How to Handle Missing Values Systematically In A Dataset

A Comprehensive Flowchart Guide

Richard Warepam
ILLUMINATION
7 min readMar 17, 2024

--

Data, like a story, unfolds its tale, when missing values, we systematically unveil.

Handling missing values might seem like a minor part of your data preparation process, but it’s actually a critical step that can significantly impact your model’s performance or your analysis.

As a beginner in data science, I didn’t pay much attention to this task. Like many of us, I was somewhat oblivious.

I used to apply certain functions that we’re typically taught in most courses, whether it’s in Python, SQL, or any other language, without fully understanding them.

Unfortunately, no one ever taught us a “systematic” approach to handling these missing values.

Image by Author

It might appear straightforward, but gaining a deeper understanding of this process can enhance your thought clarity and even boost your confidence in your work.

So, are you ready to dive in?

Are there missing values in our dataset?

Image by Author

Firstly, once we’ve loaded our dataset, it’s essential to check for missing values.

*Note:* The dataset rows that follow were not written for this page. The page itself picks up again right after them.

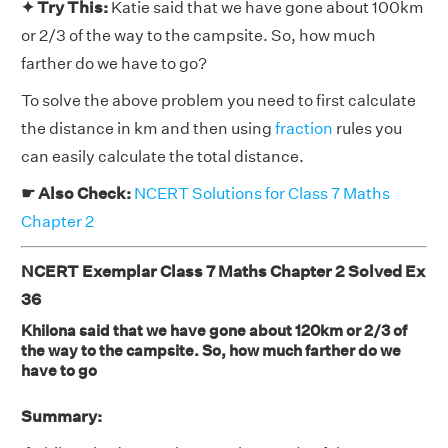
✦ Try This:
Katie said that we have gone about 100km
or 2/3 of the way to the campsite. So, how much
farther do we have to go?
To solve the above problem you need to first calculate
the distance in km and then using
fraction
rules you
can easily calculate the total distance.
☛ Also Check:
NCERT Solutions for Class 7 Maths
Chapter 2
NCERT Exemplar Class 7 Maths Chapter 2 Solved Ex
36
Khilona said that we have gone about 120km or 2/3 of
the way to the campsite. So, how much farther do we
have to go
Summary:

This can be done using Python, SQL, or any other language you typically use for your data science projects.

If you’re interested in learning more about this, I recommend checking out these articles of mine:

After performing this check, you’ll find one of two outcomes: either yes, there are missing values, or no, the dataset is free from missing values.

If the answer is: No.

Then, without hesitation, if there are no missing values, we can move forward with other pre-processing tasks such as data integration, data transformation, or data selection.

In this manner, the data is pre-processed and ready for any task, whether it’s building models or analyzing the data.

Now comes the main point of the article; the answer is: Yes.

Pay close attention. The moment you discover missing values in your dataset, determine the nature of the missing data.

There are three types of missing data:

  1. NMAR — Not Missing at Random
  2. MCAR — Missing Completely at Random
  3. MAR — Missing at Random

If you’re familiar with these, you might also know how to handle them. Each type of missing data has its own method of handling it.

But if you’re like me when I started my data science journey, let me explain these to you:

What is NMAR?

  • This is when the missing value is related to the hypothetical value. It might sound confusing, but the simplest way to understand this is that missing data are NMAR if, even given all the observed information, the probability of missingness depends on the unobserved missing values themselves.

Now, what is MAR?

  • In this case, missing data are MAR if the probability of missingness is independent of the missing values given the observed data. In other words, under MAR, how likely a value is to be missing can be estimated based on the non-missing data.

Lastly, what is MCAR?

  • Here, missing data are MCAR if the probability of missingness is independent of the data. In other words, the data are MCAR if the reason for missing values in the outcome or predictors has nothing to do with the data values themselves, whether observed or missing. This type of missing data is quite unrealistic.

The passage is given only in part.